Passant ensuite à une autre série d’arguments, j’attirai, en ma qualité de ministre des Affaires Etrangères, l’attention de l’Empereur sur l’impression produite par notre crise intérieure sur les Cabinets étrangers et sur l’opinion publique européenne. En dehors des frontières de la Russie, on était unanime à condamner les procédés du ministère de M. Goremykine et on ne comptait, pour le rétablissement chez nous d’un ordre normal, que sur un changement de personnel et de système. Cela paralysait d’avance toute activité de la Russie à l’extérieur, et, — le ministre des Finances pourrait en témoigner, — enlevait toute base solide à notre crédit financier.

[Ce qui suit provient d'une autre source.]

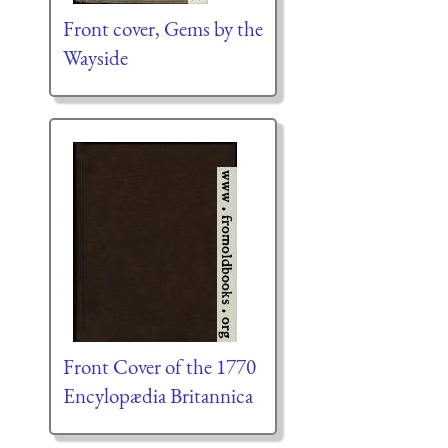
Front cover, Gems by the
Wayside
Front Cover of the 1770
Encylopædia Britannica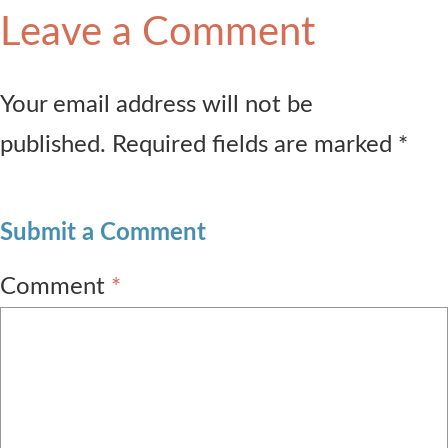
Leave a Comment
Your email address will not be
published. Required fields are marked *
Submit a Comment
Comment
*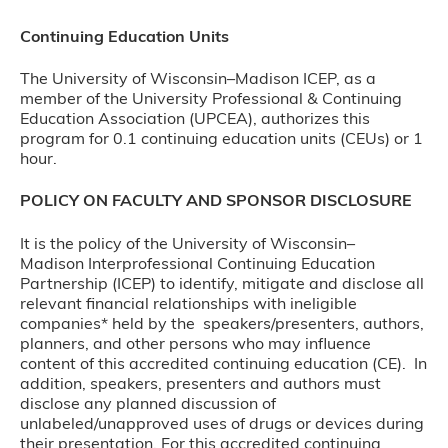
Continuing Education Units
The University of Wisconsin–Madison ICEP, as a
member of the University Professional & Continuing
Education Association (UPCEA), authorizes this
program for 0.1 continuing education units (CEUs) or 1
hour.
POLICY ON FACULTY AND SPONSOR DISCLOSURE
It is the policy of the University of Wisconsin–
Madison Interprofessional Continuing Education
Partnership (ICEP) to identify, mitigate and disclose all
relevant financial relationships with ineligible
companies* held by the speakers/presenters, authors,
planners, and other persons who may influence
content of this accredited continuing education (CE). In
addition, speakers, presenters and authors must
disclose any planned discussion of
unlabeled/unapproved uses of drugs or devices during
their presentation. For this accredited continuing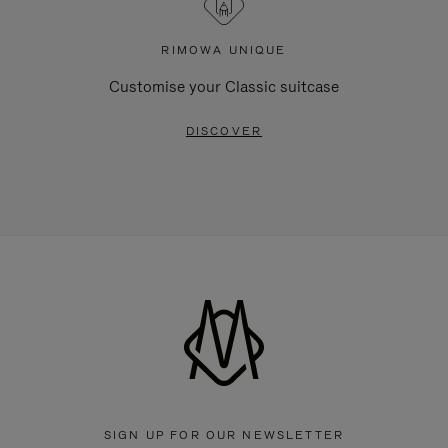
RIMOWA UNIQUE
Customise your Classic suitcase
DISCOVER
SIGN UP FOR OUR NEWSLETTER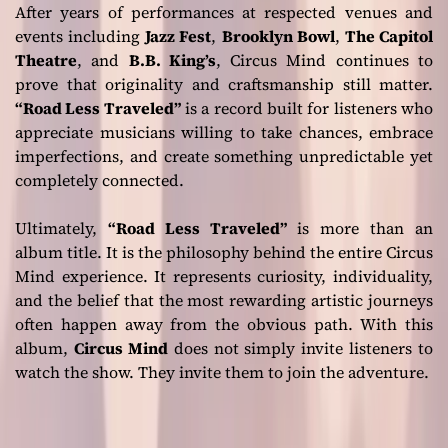
After years of performances at respected venues and
events including
Jazz Fest
,
Brooklyn Bowl
,
The Capitol
Theatre
, and
B.B. King’s
, Circus Mind continues to
prove that originality and craftsmanship still matter.
“Road Less Traveled”
is a record built for listeners who
appreciate musicians willing to take chances, embrace
imperfections, and create something unpredictable yet
completely connected.
Ultimately,
“Road Less Traveled”
is more than an
album title. It is the philosophy behind the entire Circus
Mind experience. It represents curiosity, individuality,
and the belief that the most rewarding artistic journeys
often happen away from the obvious path. With this
album,
Circus Mind
does not simply invite listeners to
watch the show. They invite them to join the adventure.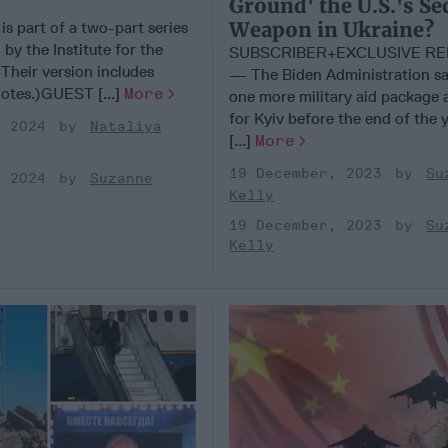
Ground' the U.S.'s Se
Weapon in Ukraine?
 is part of a two-part series
 by the Institute for the
SUBSCRIBER+EXCLUSIVE R
Their version includes
— The Biden Administration say
notes.)GUEST [...]
More
one more military aid package a
for Kyiv before the end of the 
, 2024
Nataliya
[...]
More
19 December, 2023
Su
, 2024
Suzanne
Kelly
19 December, 2023
Su
Kelly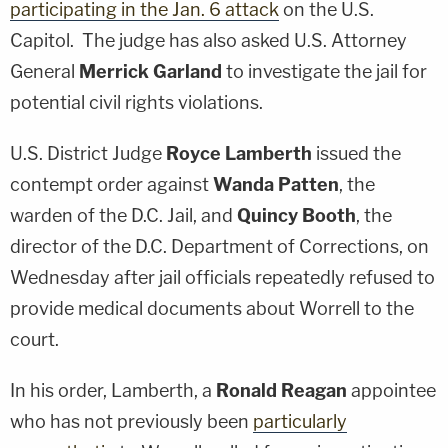
participating in the Jan. 6 attack
on the U.S.
Capitol. The judge has also asked U.S. Attorney
General
Merrick Garland
to investigate the jail for
potential civil rights violations.
U.S. District Judge
Royce Lamberth
issued the
contempt order against
Wanda Patten
, the
warden of the D.C. Jail, and
Quincy Booth
, the
director of the D.C. Department of Corrections, on
Wednesday after jail officials repeatedly refused to
provide medical documents about Worrell to the
court.
In his order, Lamberth, a
Ronald Reagan
appointee
who has not previously been
particularly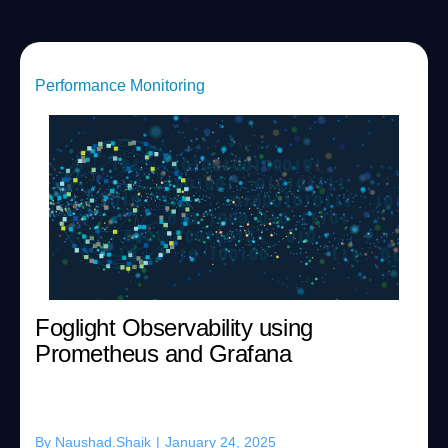
Performance Monitoring
Foglight Observability using
Prometheus and Grafana
By
Naushad.Shaik
|
January 24, 2025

A mesure que je parlais, j’avais la satisfaction de m’apercevoir que l’Empereur paraissait de plus en plus ébranlé. Il me fit cependant de nombreuses objections. A ses yeux, la Douma était tout entière dominée par un esprit des plus dangereux et ressemblait plus à un meeting révolutionnaire qu’à une assemblée parlementaire. Dans ces conditions, quelles chances y avait-il de la faire rentrer dans l’ordre par les moyens que je proposais ? Et ne verrait-on pas dans une pareille concession une preuve de faiblesse de la part du pouvoir, lequel serait tout de même, au bout de très peu de temps, obligé de recourir à des moyens énergiques ?…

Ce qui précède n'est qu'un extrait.